This week, Livio shares some thoughts and links on our brain’s ability to make rational decisions and retain knowledge in the face of evolutionary and cognitive challenges.

Behaving like apes

Like many others in Europe, I recently took part in some tentative, in-person social and business interactions – my first since March 2020. Seeing people awkwardly negotiate their way through the current realities, I wondered – not for the first time – about our ability as humans to make truly rational decisions.

The pandemic has given us many examples of non-rational decision-making, most recently including 60,000 soccer fans not wearing masks at Wembley Stadium; their ability to gain entry by self-reporting negative lateral flow tests online with zero evidence required by Test & Trace; and our government’s rush to drop all social distancing measures while a Delta variant wave rages.

It would be easy – and perhaps a little lazy – to see all this as an ideologically-motivated corruption of rationality, but this does not explain why so many individuals are actually willing to place themselves and their families at risk for the sake of short-term gratification (entertainment, holidays, etc). Could the way our brains are wired have any bearing on this?

The delicate interplay between feeling and thinking, between emotions and rationality, is apparently part of our evolutionary inheritance and we are just too genetically close to our fight-or-flight ape ancestors to avoid this.

In fact, complete rationality is not only impossible, but perhaps undesirable. Professor Eyal Winter calls these two conflicting elements ‘Tod’ and ‘Tom’:

It may seem like life would be easier if we could be entirely rational. But evolution has supported the development of feeling and thinking exactly because we need them both. Feelings take care of our desires and needs now, while rationality is defending our interests and wellbeing in the future. I call these two entities that live in us Tod (today) and Tom (tomorrow).

The rationality comfort blanket I had been holding on to for too long now lies as tattered as our COVID-impacted social interactions. No matter how much we value facts, evidence and data, their interpretation and application is almost never entirely rational, no matter how well-trained we might be in spotting biases.

I see your bias and raise you…

Speaking of biases, I recently came across this beautifully crafted graphic representation of “188 different cognitive biases, unified into one conceptual model and condensed into a single piece of educational art”.

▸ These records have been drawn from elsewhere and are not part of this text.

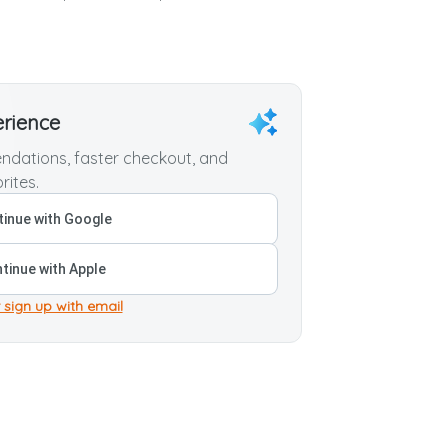
erience
dations, faster checkout, and
rites.
inue with Google
tinue with Apple
 sign up with email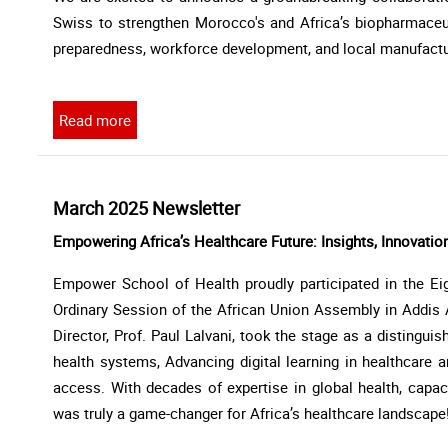
Swiss to strengthen Morocco's and Africa’s biopharmace
preparedness, workforce development, and local manufacturin
Read more
March 2025 Newsletter
Empowering Africa’s Healthcare Future: Insights, Innovatio
Empower School of Health proudly participated in the Eig
Ordinary Session of the African Union Assembly in Addis 
Director, Prof. Paul Lalvani, took the stage as a distingui
health systems, Advancing digital learning in healthcare a
access. With decades of expertise in global health, capacit
was truly a game-changer for Africa’s healthcare landscape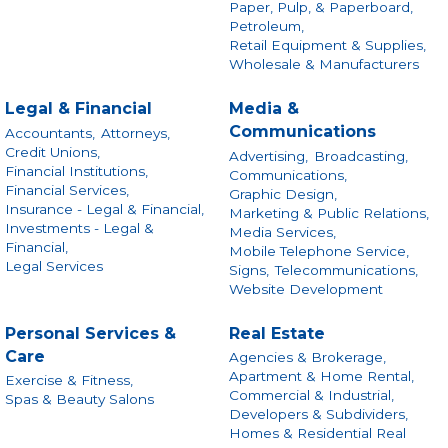
Paper, Pulp, & Paperboard,
Petroleum,
Retail Equipment & Supplies,
Wholesale & Manufacturers
Legal & Financial
Media &
Communications
Accountants,
Attorneys,
Credit Unions,
Advertising,
Broadcasting,
Financial Institutions,
Communications,
Financial Services,
Graphic Design,
Insurance - Legal & Financial,
Marketing & Public Relations,
Investments - Legal &
Media Services,
Financial,
Mobile Telephone Service,
Legal Services
Signs,
Telecommunications,
Website Development
Personal Services &
Real Estate
Care
Agencies & Brokerage,
Apartment & Home Rental,
Exercise & Fitness,
Commercial & Industrial,
Spas & Beauty Salons
Developers & Subdividers,
Homes & Residential Real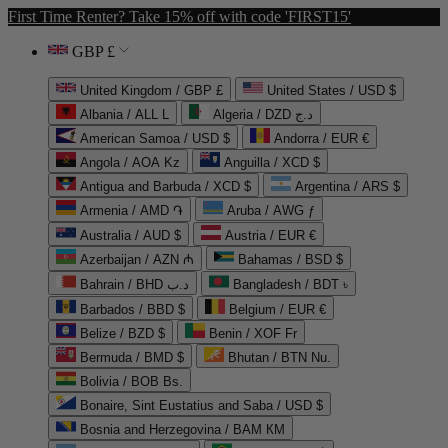
First Time Renter? Take 15% off with code 'FIRST15'
GBP £
United Kingdom / GBP £
United States / USD $
Albania / ALL L
Algeria / DZD د.ج
American Samoa / USD $
Andorra / EUR €
Angola / AOA Kz
Anguilla / XCD $
Antigua and Barbuda / XCD $
Argentina / ARS $
Armenia / AMD ֏
Aruba / AWG ƒ
Australia / AUD $
Austria / EUR €
Azerbaijan / AZN ₼
Bahamas / BSD $
Bahrain / BHD د.ب
Bangladesh / BDT ৳
Barbados / BBD $
Belgium / EUR €
Belize / BZD $
Benin / XOF Fr
Bermuda / BMD $
Bhutan / BTN Nu.
Bolivia / BOB Bs.
Bonaire, Sint Eustatius and Saba / USD $
Bosnia and Herzegovina / BAM КМ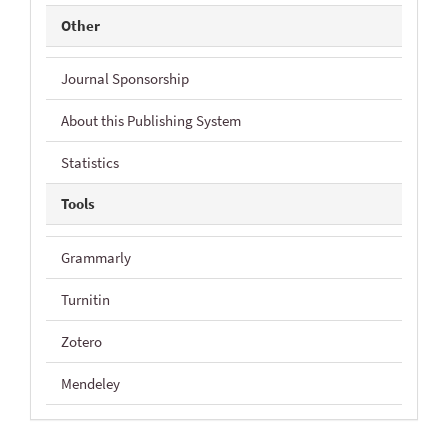
Other
Journal Sponsorship
About this Publishing System
Statistics
Tools
Grammarly
Turnitin
Zotero
Mendeley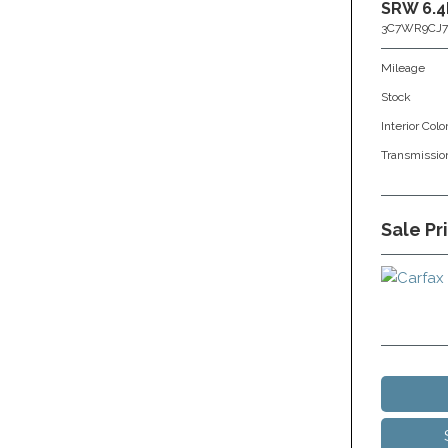
SRW 6.4
3C7WR9CJ7
Mileage
Stock
Interior Colo
Transmissio
Sale Pr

Cognitive biases are, essentially, blind spots in our brains’ ability to make rational judgments, caused by information processing shortcuts, limited processing ability, emotional or ideological motivations, difficulties retrieving what we have learned or experienced, or social influences including prevailing behavioural rituals or morals.

As a student, blaming cognitive biases was a fashionable and convenient way to dismiss an opponent’s political view, or in fact anything you disagreed with, under a very thin cover of psychology. That was a long time ago, but cognitive biases have not gone away and right now seems as good a time as any to remind ourselves that we all suffer from these. Business executives and senior civil servants are taught about these in management courses, but (if some of our experience is anything to go by) this knowledge doesn’t always stick…

Papers old & new

On the topic of learning retention, I actually enjoyed reading Bloom’s Taxonomy last week, which provides a framework for categorising educational goals. It was originally drawn up for American school teachers and college instructors, so it has a certain classroom-quaint quality about it (no comic sans, thankfully, but you’ll see what I mean), which means it’s not suited to the kind of learning work we do with clients. Nevertheless, I found the structure of its more recent revision (2001, so not that recent…) helpful as a prompt to map some of the learning blockers that people may experience in a capabilities development program we are working on.

And when it comes to barriers to leadership development, this 2020 article by Sylvia Schweiger, Barbara Müller and Wolfgang Güttel has helped me to understand the negative impact of leadership ‘hero’ behaviours, at the expense of ‘processual’ behaviours – i.e. inclusive social interaction with all relevant stakeholders. The latter is very much part of how things must be done in a modern digital enterprise, so the ongoing admiration and rewarding of ‘hero’ leadership in some corporate environments is not just bad for workers, but ultimately bad for the organisation’s ability to grasp and embrace digital change.